What to do
Only one stretch of the records below is wanted: the lines from the one holding "The Associated" through the one holding "to eat more". Return it exactly, both ends included.

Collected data
--- --- ---

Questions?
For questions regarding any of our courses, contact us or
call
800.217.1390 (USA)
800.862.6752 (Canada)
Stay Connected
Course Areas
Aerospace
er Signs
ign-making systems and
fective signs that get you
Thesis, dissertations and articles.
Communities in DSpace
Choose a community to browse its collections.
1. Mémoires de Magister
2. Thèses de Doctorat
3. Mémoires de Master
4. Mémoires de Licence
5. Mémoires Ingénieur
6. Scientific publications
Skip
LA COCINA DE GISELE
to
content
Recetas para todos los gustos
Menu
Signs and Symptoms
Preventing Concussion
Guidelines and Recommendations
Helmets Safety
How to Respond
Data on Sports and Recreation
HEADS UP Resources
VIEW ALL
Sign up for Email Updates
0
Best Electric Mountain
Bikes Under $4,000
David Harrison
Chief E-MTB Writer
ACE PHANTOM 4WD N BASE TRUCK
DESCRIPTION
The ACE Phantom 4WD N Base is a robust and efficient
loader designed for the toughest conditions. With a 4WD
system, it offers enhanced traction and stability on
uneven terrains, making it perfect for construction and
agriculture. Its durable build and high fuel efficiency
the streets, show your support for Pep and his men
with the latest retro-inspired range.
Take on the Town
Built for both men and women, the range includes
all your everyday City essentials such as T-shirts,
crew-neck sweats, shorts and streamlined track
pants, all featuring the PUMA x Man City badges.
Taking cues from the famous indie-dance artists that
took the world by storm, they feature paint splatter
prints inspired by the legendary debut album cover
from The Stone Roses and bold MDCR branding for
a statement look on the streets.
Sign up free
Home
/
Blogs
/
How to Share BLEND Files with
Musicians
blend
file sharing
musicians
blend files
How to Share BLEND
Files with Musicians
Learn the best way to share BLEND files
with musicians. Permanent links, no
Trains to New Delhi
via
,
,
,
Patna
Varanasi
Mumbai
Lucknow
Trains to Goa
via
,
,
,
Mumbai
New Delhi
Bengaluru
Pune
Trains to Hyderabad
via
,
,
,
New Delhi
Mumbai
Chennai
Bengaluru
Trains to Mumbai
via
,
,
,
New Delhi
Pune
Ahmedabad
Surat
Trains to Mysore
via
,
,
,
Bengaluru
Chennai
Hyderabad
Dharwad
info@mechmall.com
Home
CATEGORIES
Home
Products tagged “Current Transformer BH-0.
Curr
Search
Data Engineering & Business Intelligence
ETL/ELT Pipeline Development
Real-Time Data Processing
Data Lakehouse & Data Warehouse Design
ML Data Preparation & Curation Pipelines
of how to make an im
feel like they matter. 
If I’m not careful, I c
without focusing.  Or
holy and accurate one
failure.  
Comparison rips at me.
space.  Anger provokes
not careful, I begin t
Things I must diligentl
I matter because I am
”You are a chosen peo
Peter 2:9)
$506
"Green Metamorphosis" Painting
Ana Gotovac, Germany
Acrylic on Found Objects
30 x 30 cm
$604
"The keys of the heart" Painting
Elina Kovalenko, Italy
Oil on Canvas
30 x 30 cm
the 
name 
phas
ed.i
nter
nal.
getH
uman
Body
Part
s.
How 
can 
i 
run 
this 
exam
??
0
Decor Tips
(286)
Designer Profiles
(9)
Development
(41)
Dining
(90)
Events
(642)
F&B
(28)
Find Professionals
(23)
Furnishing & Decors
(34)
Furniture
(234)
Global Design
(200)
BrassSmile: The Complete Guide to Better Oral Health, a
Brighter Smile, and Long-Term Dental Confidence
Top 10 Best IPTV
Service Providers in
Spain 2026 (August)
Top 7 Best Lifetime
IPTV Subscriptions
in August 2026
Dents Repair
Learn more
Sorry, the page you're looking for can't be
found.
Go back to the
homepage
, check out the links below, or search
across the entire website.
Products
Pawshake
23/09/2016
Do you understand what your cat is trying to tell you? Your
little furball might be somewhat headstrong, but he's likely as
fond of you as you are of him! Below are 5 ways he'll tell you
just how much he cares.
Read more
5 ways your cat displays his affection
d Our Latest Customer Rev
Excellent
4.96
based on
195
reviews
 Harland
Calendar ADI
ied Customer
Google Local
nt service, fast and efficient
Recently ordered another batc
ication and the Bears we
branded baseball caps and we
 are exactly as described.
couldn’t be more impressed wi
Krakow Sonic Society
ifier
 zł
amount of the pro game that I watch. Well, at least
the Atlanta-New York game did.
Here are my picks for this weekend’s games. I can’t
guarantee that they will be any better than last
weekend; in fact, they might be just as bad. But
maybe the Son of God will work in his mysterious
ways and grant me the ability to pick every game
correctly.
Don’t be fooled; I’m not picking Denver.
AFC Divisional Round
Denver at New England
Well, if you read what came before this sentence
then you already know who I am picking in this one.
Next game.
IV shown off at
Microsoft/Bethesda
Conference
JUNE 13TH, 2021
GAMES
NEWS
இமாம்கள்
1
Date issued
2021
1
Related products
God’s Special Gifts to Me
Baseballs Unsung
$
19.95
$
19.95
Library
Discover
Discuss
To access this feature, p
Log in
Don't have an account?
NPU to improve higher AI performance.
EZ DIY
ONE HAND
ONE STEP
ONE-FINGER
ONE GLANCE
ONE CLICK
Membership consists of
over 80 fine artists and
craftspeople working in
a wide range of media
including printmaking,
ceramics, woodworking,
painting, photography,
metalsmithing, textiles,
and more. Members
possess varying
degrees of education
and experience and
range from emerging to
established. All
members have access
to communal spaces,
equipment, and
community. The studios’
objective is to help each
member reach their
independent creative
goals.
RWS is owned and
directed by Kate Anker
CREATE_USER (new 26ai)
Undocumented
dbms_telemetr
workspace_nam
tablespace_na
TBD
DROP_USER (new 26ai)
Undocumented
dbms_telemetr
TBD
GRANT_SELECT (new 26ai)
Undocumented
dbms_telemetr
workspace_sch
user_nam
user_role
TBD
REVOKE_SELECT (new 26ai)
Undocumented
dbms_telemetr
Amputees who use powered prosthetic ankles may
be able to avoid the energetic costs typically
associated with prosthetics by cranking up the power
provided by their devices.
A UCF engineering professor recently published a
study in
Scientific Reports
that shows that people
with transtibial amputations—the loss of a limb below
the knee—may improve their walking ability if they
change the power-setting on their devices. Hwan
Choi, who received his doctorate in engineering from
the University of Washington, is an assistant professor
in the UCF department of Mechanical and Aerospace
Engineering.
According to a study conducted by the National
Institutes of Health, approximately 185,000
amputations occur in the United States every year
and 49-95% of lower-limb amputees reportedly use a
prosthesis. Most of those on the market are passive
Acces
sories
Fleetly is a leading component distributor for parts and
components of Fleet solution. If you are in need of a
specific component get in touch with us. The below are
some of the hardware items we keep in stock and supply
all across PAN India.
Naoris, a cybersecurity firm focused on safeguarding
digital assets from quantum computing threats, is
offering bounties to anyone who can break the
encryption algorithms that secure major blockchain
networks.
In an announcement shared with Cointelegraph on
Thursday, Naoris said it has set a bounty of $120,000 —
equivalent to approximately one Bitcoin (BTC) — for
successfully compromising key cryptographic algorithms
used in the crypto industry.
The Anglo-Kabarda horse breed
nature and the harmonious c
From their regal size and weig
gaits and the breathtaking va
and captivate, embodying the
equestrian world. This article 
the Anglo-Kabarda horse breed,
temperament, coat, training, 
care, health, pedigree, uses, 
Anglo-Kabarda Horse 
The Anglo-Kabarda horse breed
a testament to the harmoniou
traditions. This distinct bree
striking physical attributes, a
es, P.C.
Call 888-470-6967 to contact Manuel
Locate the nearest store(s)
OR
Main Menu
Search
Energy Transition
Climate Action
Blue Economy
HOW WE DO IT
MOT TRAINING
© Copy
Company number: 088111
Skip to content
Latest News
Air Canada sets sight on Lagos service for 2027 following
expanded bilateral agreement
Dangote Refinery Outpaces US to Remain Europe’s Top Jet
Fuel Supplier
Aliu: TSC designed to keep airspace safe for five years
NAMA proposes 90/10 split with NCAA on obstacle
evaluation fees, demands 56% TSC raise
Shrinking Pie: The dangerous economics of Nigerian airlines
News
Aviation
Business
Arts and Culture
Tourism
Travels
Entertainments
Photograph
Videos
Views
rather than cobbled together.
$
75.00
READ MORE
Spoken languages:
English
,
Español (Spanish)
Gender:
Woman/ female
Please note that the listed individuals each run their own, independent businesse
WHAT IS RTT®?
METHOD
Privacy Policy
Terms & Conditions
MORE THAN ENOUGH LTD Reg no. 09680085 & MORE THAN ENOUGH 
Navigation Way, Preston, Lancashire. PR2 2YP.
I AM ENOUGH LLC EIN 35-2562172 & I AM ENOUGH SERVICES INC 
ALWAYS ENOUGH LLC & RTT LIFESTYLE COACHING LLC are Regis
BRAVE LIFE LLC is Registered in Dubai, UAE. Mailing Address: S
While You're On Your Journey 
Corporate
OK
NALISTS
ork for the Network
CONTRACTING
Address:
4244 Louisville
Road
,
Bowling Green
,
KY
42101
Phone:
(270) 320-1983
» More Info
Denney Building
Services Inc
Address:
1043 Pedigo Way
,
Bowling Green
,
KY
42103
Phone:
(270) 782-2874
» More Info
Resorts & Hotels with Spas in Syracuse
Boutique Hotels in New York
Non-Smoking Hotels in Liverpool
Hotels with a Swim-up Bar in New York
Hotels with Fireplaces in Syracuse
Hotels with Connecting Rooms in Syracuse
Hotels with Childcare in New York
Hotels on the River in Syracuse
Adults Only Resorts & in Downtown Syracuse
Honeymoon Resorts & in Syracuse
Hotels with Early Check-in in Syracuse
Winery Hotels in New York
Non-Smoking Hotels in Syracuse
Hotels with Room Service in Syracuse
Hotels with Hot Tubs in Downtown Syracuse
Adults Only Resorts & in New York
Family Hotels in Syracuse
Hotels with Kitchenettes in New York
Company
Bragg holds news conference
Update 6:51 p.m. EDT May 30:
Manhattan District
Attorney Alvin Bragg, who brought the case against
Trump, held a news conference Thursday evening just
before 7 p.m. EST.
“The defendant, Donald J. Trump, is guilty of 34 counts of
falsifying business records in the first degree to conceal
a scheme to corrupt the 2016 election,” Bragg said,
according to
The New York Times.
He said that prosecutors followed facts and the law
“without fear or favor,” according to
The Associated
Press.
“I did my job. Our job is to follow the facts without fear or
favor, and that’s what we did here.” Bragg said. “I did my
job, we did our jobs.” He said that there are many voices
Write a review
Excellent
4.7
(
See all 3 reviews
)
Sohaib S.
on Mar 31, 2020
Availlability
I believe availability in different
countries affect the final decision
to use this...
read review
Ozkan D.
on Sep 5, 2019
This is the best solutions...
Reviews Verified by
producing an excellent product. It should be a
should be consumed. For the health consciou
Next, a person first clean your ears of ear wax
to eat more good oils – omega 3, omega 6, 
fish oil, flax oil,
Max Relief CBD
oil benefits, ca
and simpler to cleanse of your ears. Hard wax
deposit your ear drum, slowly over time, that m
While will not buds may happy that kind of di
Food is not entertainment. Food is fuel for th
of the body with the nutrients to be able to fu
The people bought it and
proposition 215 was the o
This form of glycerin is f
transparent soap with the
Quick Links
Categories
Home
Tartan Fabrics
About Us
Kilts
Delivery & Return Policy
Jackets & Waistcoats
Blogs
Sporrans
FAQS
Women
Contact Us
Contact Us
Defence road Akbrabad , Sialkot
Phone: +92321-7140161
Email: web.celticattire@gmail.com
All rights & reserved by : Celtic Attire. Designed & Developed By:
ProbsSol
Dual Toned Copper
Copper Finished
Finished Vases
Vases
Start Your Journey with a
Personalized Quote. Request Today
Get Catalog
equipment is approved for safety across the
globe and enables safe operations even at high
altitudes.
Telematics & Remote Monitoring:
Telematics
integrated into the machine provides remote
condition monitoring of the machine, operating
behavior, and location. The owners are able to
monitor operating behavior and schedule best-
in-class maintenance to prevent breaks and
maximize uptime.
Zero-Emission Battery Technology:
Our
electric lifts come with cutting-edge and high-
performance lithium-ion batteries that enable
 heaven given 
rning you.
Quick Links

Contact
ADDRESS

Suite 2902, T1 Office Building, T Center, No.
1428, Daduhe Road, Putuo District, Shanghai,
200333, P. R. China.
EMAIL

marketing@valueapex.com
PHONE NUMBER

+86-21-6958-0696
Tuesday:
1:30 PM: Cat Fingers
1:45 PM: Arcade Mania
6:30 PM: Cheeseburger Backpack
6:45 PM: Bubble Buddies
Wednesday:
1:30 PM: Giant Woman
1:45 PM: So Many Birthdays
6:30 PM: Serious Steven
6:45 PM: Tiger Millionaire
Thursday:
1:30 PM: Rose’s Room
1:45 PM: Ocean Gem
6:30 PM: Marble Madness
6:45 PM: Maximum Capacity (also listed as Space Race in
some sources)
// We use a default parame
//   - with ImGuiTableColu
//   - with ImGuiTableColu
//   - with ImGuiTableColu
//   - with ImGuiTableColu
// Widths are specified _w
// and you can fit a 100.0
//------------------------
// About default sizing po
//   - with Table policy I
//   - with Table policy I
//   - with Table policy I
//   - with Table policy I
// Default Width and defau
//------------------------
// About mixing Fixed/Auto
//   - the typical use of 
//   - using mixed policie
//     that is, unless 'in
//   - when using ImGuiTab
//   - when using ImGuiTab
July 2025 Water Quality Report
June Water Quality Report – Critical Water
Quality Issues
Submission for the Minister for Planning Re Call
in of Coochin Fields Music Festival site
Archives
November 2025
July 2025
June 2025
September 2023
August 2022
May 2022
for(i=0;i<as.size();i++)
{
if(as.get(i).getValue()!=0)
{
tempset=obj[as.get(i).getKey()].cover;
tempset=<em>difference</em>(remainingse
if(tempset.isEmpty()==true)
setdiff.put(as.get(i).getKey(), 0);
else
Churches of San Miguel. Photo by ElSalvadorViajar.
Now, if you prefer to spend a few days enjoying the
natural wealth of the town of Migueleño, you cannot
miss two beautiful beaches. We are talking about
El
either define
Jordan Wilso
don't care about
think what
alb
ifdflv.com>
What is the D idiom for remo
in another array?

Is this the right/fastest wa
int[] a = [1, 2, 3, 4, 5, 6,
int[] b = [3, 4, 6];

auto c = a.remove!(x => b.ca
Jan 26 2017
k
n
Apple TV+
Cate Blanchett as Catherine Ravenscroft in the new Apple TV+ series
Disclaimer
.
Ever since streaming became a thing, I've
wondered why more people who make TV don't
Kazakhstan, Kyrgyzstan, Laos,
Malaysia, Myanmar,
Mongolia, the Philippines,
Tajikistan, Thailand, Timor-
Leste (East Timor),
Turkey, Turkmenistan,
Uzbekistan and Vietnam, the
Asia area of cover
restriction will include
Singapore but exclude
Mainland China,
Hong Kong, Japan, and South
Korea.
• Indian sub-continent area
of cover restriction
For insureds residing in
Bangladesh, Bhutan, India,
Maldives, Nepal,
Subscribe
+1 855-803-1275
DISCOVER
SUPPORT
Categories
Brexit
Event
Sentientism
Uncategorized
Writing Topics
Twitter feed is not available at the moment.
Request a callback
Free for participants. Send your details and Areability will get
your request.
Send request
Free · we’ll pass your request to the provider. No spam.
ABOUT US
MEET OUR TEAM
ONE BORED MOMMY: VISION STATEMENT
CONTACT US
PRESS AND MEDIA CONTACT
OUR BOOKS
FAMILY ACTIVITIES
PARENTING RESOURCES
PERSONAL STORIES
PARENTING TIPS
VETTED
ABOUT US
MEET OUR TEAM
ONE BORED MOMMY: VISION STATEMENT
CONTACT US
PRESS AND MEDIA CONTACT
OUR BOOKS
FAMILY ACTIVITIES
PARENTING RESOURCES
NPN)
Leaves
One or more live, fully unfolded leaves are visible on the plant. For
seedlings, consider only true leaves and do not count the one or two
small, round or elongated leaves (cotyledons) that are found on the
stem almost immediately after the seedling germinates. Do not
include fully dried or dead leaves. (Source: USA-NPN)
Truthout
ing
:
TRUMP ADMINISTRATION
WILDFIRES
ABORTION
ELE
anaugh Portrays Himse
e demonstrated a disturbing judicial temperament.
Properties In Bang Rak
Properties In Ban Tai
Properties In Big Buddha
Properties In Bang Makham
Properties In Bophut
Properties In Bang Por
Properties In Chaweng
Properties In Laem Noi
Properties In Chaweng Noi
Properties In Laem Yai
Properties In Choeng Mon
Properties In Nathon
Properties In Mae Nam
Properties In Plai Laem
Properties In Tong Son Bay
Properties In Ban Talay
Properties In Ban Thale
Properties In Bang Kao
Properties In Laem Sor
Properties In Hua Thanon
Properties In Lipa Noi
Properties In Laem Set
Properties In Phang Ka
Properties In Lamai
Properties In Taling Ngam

--- --- ---

Result
The Associated
Press.
“I did my job. Our job is to follow the facts without fear or
favor, and that’s what we did here.” Bragg said. “I did my
job, we did our jobs.” He said that there are many voices
Write a review
Excellent
4.7
(
See all 3 reviews
)
Sohaib S.
on Mar 31, 2020
Availlability
I believe availability in different
countries affect the final decision
to use this...
read review
Ozkan D.
on Sep 5, 2019
This is the best solutions...
Reviews Verified by
producing an excellent product. It should be a
should be consumed. For the health consciou
Next, a person first clean your ears of ear wax
to eat more good oils – omega 3, omega 6, 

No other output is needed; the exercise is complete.